What you have to do: Return all of the following entries as written, but without the images.
>>>>>
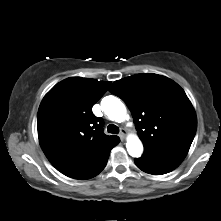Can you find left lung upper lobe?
Here are the masks:
<instances>
[{
	"instance_id": "1",
	"label": "left lung upper lobe",
	"mask_w": 221,
	"mask_h": 221,
	"mask_svg": "<svg viewBox=\"0 0 221 221\" xmlns=\"http://www.w3.org/2000/svg\"><path fill=\"white\" fill-rule=\"evenodd\" d=\"M109 91L128 106L144 151L189 150L197 129L195 110L184 90L158 74L115 81Z\"/></svg>"
}]
</instances>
<<<<<
Answer to this exercise:
Can you find left lung upper lobe?
Here are the masks:
<instances>
[{
	"instance_id": "1",
	"label": "left lung upper lobe",
	"mask_w": 221,
	"mask_h": 221,
	"mask_svg": "<svg viewBox=\"0 0 221 221\" xmlns=\"http://www.w3.org/2000/svg\"><path fill=\"white\" fill-rule=\"evenodd\" d=\"M109 91L128 106L144 151L189 150L197 129L195 110L184 90L158 74L115 81Z\"/></svg>"
}]
</instances>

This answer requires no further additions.